Collaborative and Efficient Fine-tuning: Leveraging Task Similarity
Gagik Magakyan, Amirhossein Reisizadeh, Chanwoo Park, Pablo A. Parrilo, Asuman Ozdaglar

TL;DR
This paper introduces CoLoRA, a collaborative fine-tuning method that leverages task similarity to improve the efficiency and effectiveness of adapting foundation models to multiple related downstream tasks.
Contribution
The paper proposes CoLoRA, a novel approach that uses shared and personalized adapters to exploit task similarity, with theoretical guarantees and empirical validation.
Findings
CoLoRA significantly improves performance when fine-tuning with similar tasks.
Theoretical guarantees for ground truth recovery in linear regression.
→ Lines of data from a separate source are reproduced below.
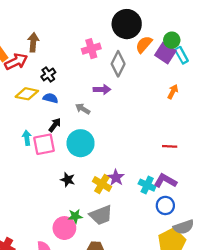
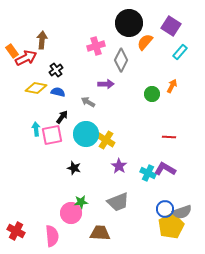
green circle: (172, 40) -> (152, 94), moved
purple square: (165, 53) -> (171, 26), moved
cyan rectangle: (181, 55) -> (180, 52), turned 70
yellow cross: (102, 184) -> (106, 140), moved
blue circle: (165, 205) -> (165, 209), moved
gray trapezoid: (101, 215) -> (118, 202), moved

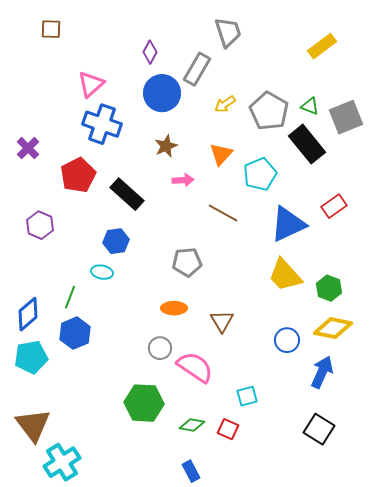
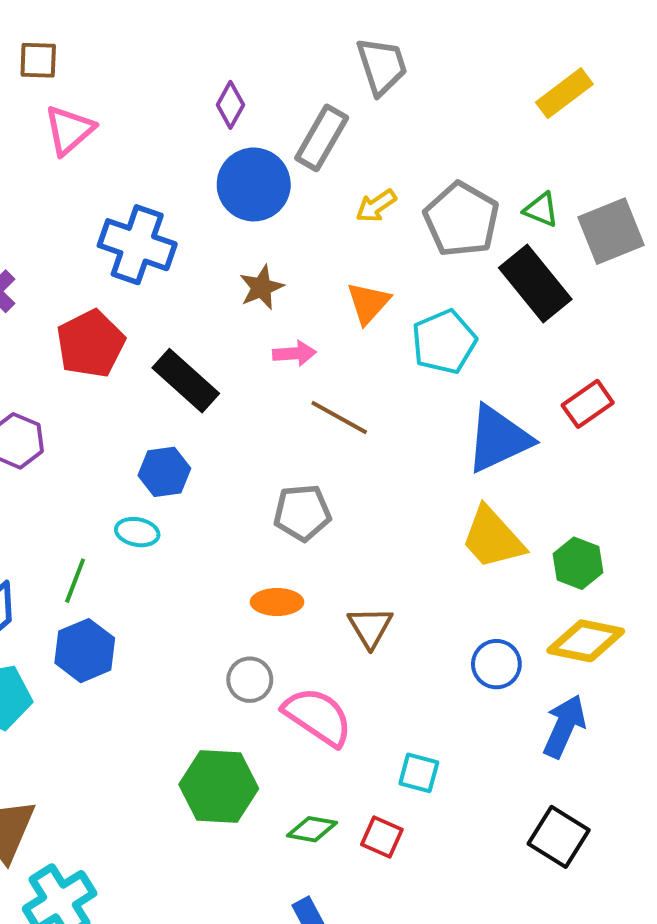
pink triangle: (91, 84) -> (69, 130), moved
brown line: (223, 213) -> (339, 418), moved
cyan square: (247, 396) -> (419, 773), turned 30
Empirical results show boosted individual performance with task collaboration.
Abstract
Adaptability has been regarded as a central feature in the foundation models, enabling them to effectively acclimate to unseen downstream tasks. Parameter-efficient fine-tuning methods such as celebrated LoRA facilitate efficient adaptation of large foundation models using labeled, high-quality and generally scarce task data. To mitigate data scarcity in fine-tuning of foundation models, we propose to leverage task similarity across multiple downstream users. Intuitively, users with similar tasks must be able to assist each other in boosting the effective fine-tuning data size. We propose Collaborative Low-Rank Adaptation, or CoLoRA, which exploits task similarity to collaboratively and efficiently fine-tune personalized foundation models. The main idea in CoLoRA is to train one shared adapter capturing underlying task similarities across all tasks, and personalized adapters tailored to…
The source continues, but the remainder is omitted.